Ärztekammer-Präsident Klaus Reinhardt bezeichnete die Vorschläge zur Arbeitsgestaltung bei Hitze als durchaus diskussionswürdig. „Wichtig ist, bei großer Hitze die Schlagzahl etwas herunterzufahren und – wenn irgendwie möglich – die eine oder andere Pause extra einzulegen“, sagte er dieser Zeitung. Arbeitgeber sollten es aus Fürsorge ermöglichen, das Arbeitstempo bei extremer Hitze etwas zu bremsen.
Höchstwert auch in Paris
Die Arbeitgeber sehen die Forderungen der Grünen deutlich kritischer. Es sei die Aufgabe der Betriebe, individuelle Maßnahmen vor Ort zu treffen, sagte BDA-Hauptgeschäftsführer Steffen Kampeter.

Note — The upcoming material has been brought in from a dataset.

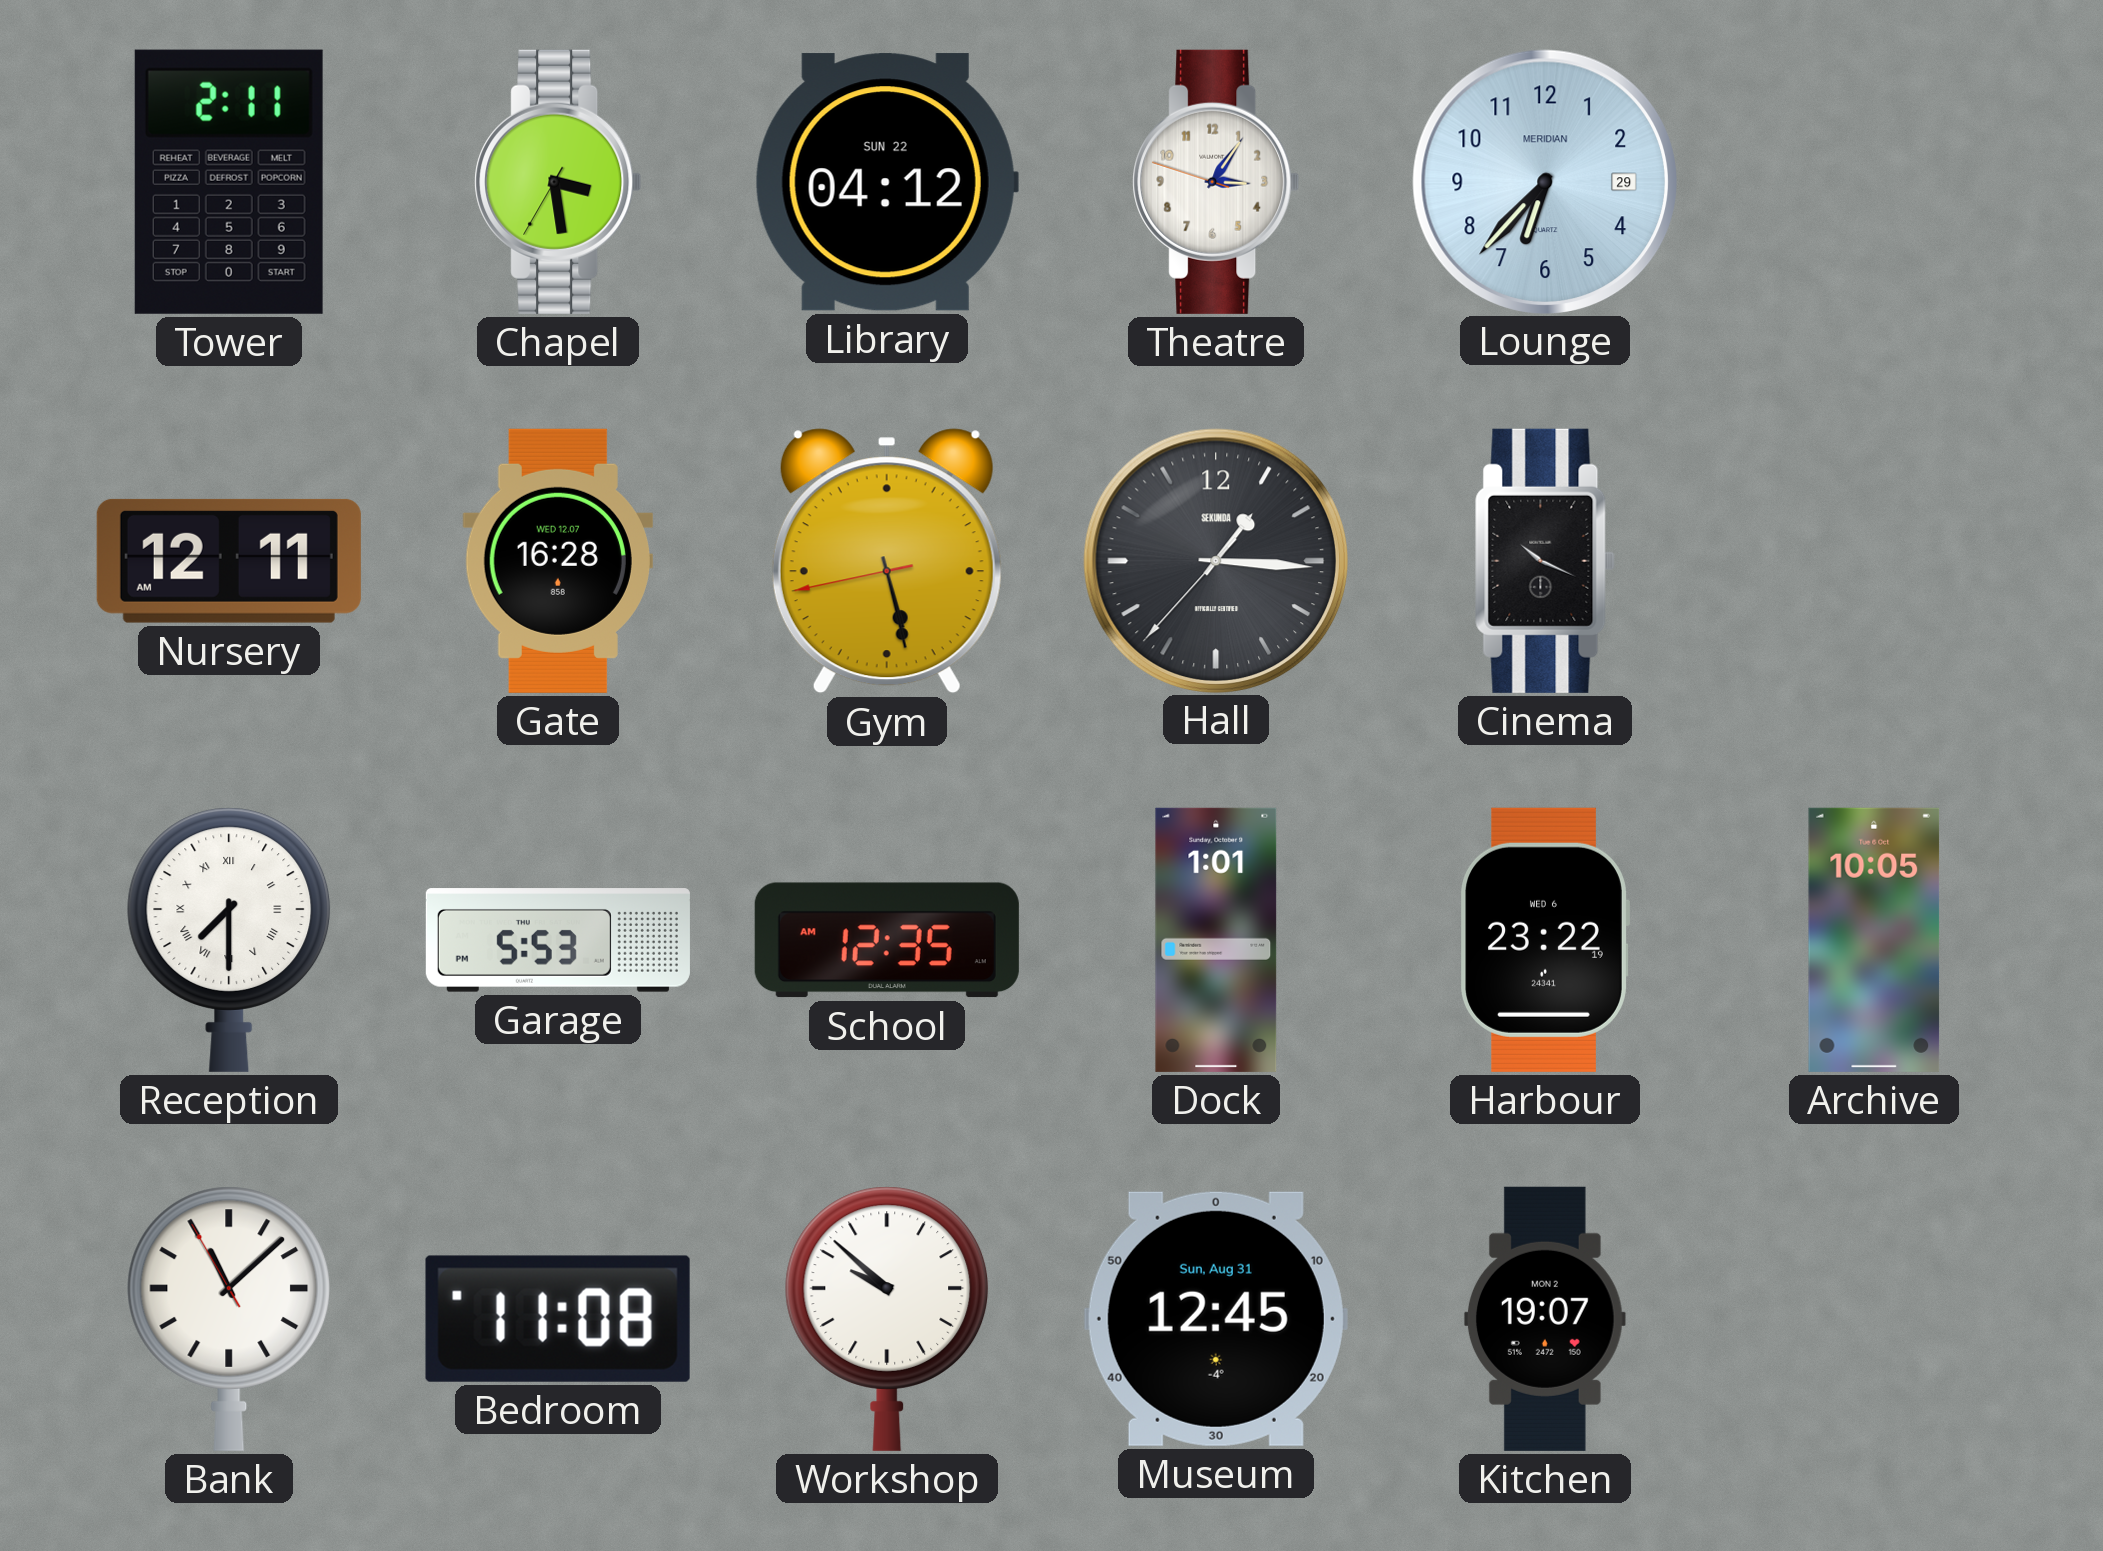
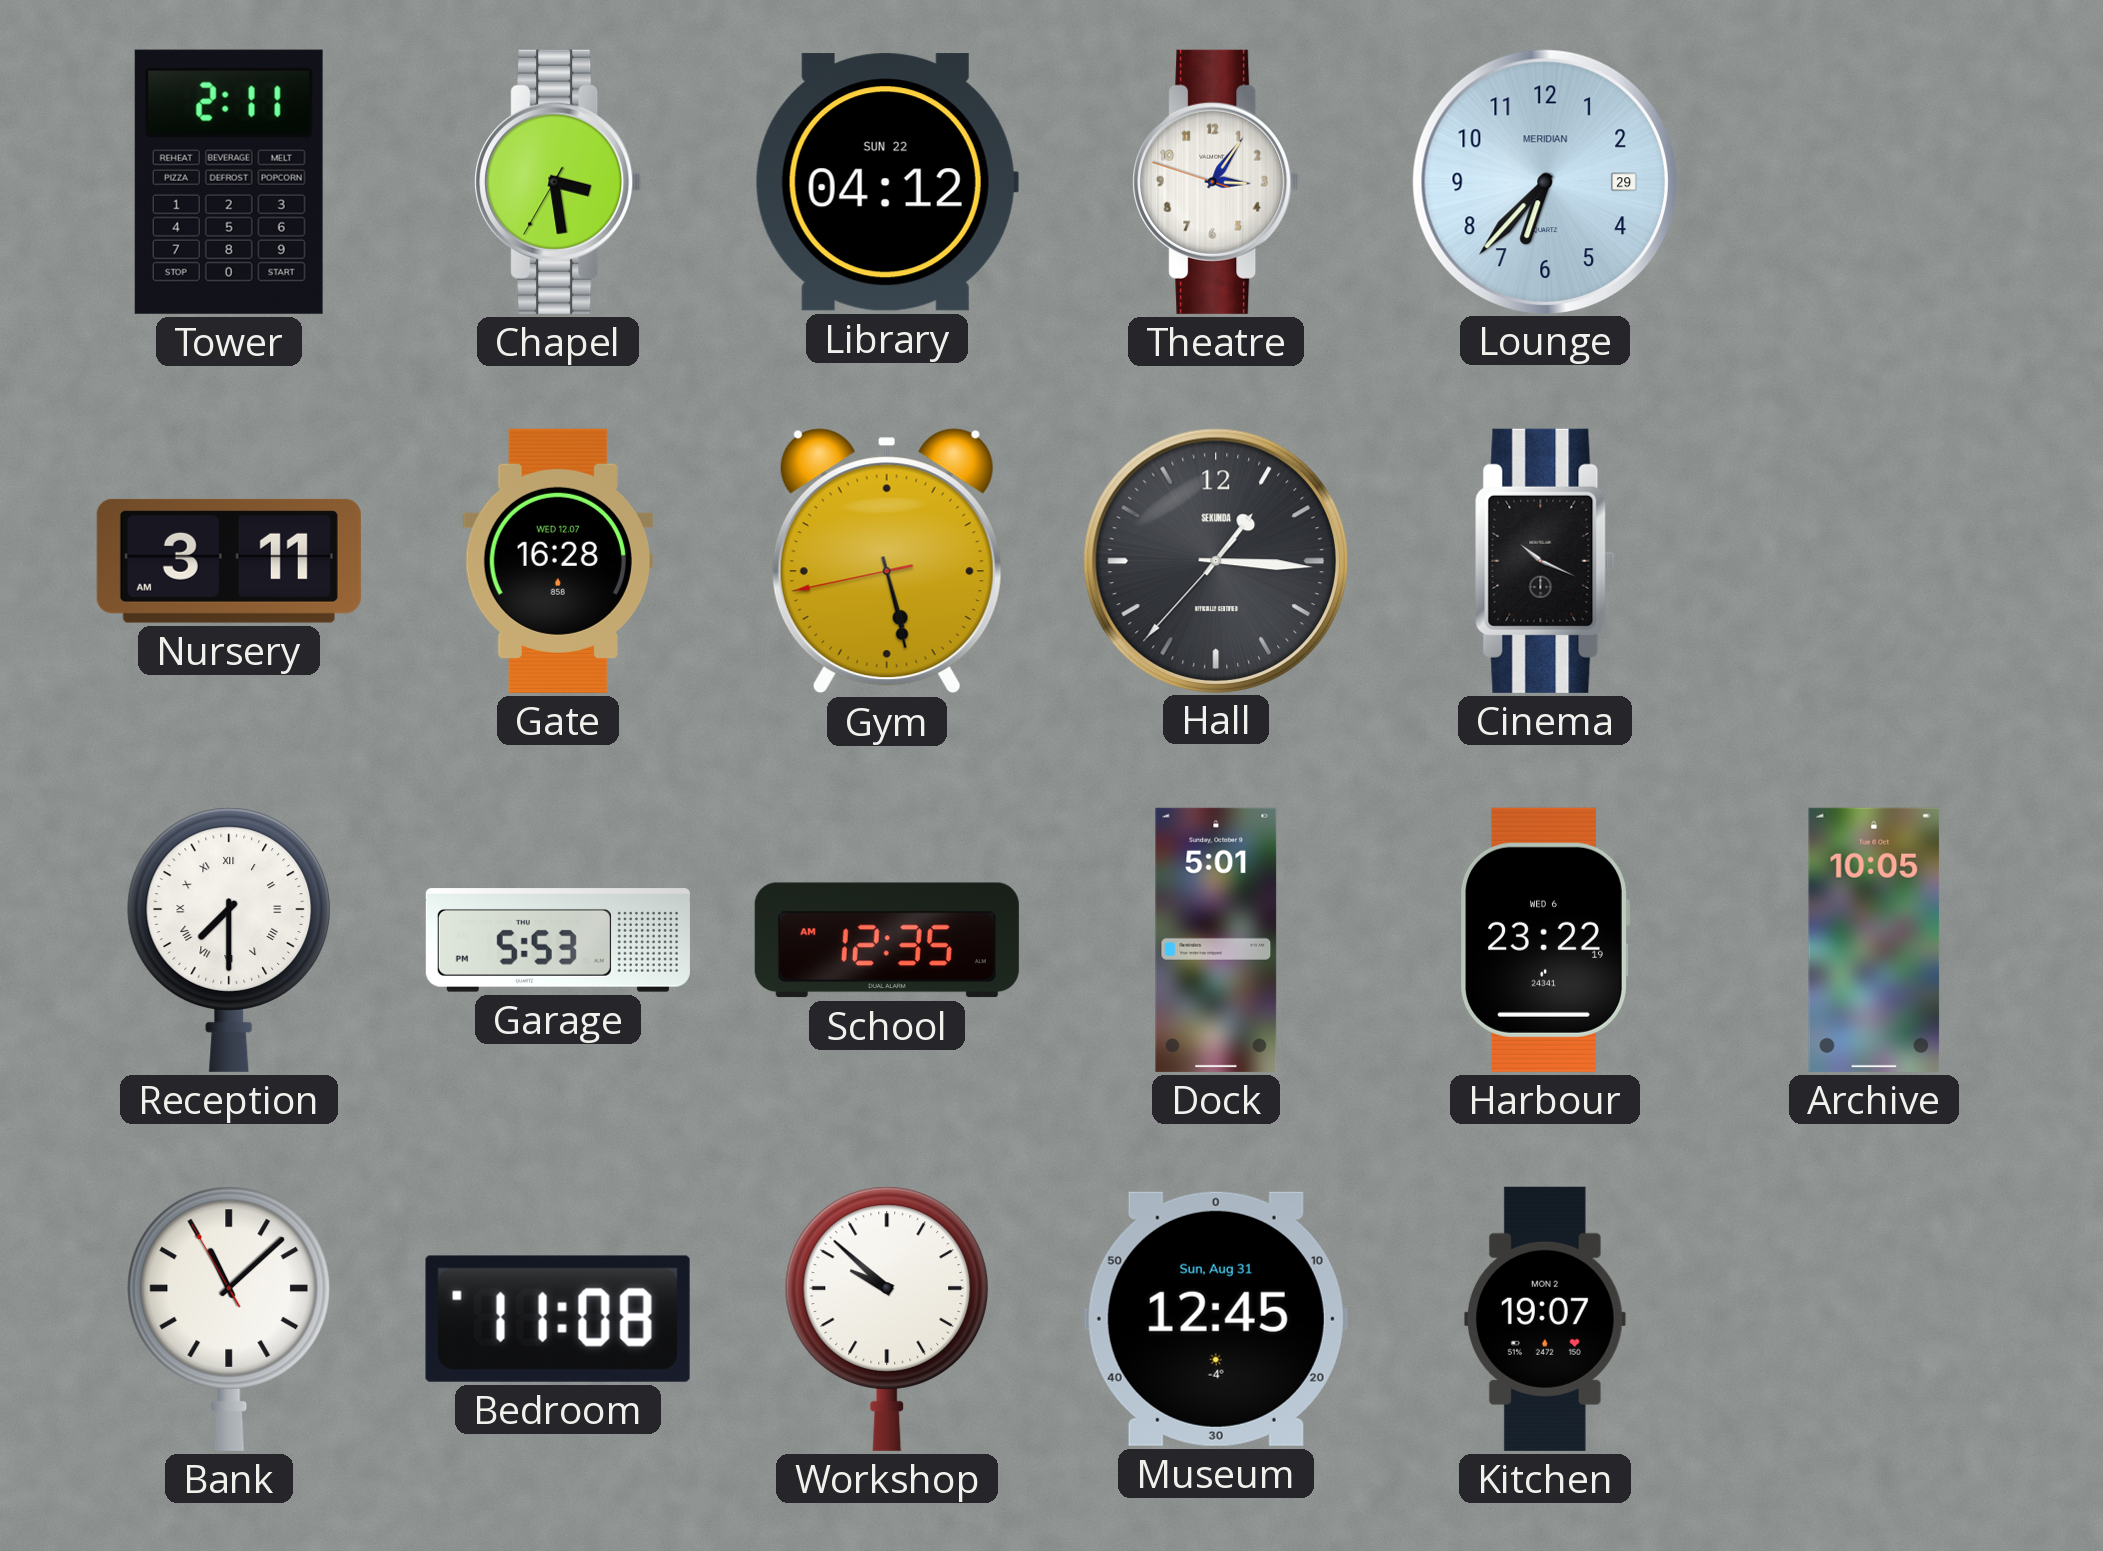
Nursery: 12:11 -> 3:11
Dock: 1:01 -> 5:01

Viele Betriebe hätten ohnehin Gleitzeit-Regelungen, sodass Arbeitnehmer flexibel auf die Hitze reagieren könnten. „Immer neue staatliche Einheitsfantasien und Regulierungsregelungen für unsere Unternehmen sind nicht der richtige Weg.“
Die hohen Temperaturen haben derzeit auch andere Länder Europas im Griff. In Paris wurde ein neuer Hitzerekord gemessen. Mit mehr als 42 Grad war es in der französischen Hauptstadt am Donnerstag so heiß wie nie zuvor seit Beginn der Temperaturaufzeichnung, wie der Wetterdienst France Météo mitteilte.
Der Betreiber des europäischen Hochgeschwindigkeitszuges Thalys stellte wegen der Hitze den Verkauf seiner Tickets vorerst ein. ,Die Thalys-Züge sind unter anderem zwischen Paris und Nordrhein-Westfalen unterwegs. Zuvor hatte Thalys bereits darauf hingewiesen, dass es aufgrund der Hitze zu Verkehrsbehinderungen zwischen Paris und Brüssel kommt.